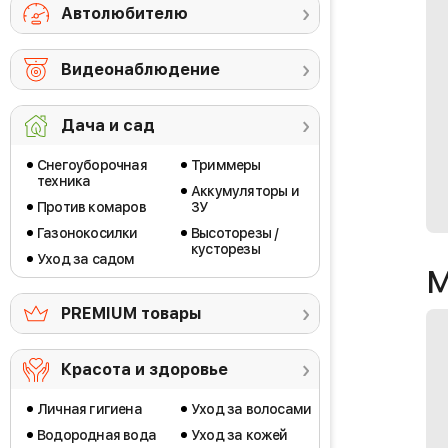
Автолюбителю
Видеонаблюдение
Дача и сад
Снегоуборочная
Триммеры
техника
Аккумуляторы и
Против комаров
ЗУ
Газонокосилки
Высоторезы /
кусторезы
Уход за садом
М
PREMIUM товары
Красота и здоровье
Личная гигиена
Уход за волосами
Водородная вода
Уход за кожей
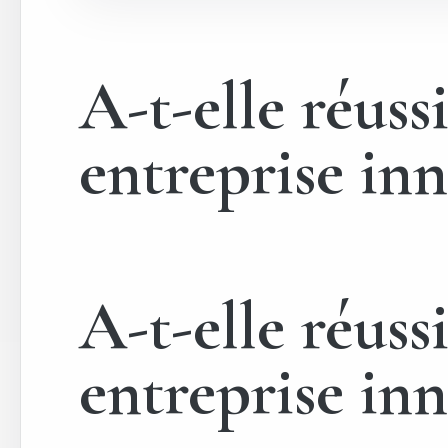
A-t-elle réus
entreprise in
A-t-elle réus
entreprise in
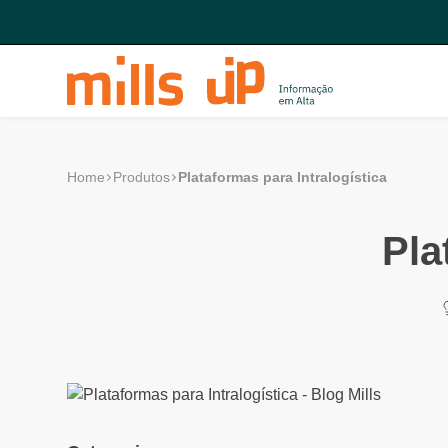
Plataformas para Intralogística
Home
Produtos
Pla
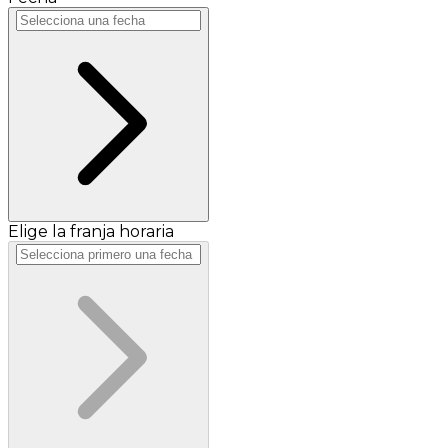
Elige la franja horaria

> _Problem requirements_
With the pictures omitted, restate every entry above word for word.

> _Response to the task_
Автолюбителю
Видеонаблюдение
Дача и сад
Снегоуборочная
Триммеры
техника
Аккумуляторы и
Против комаров
ЗУ
Газонокосилки
Высоторезы /
кусторезы
Уход за садом
М
PREMIUM товары
Красота и здоровье
Личная гигиена
Уход за волосами
Водородная вода
Уход за кожей
A-t-elle réus
entreprise in
A-t-elle réus
entreprise in
Plataformas para Intralogística
Home
Produtos
Pla
Elige la franja horaria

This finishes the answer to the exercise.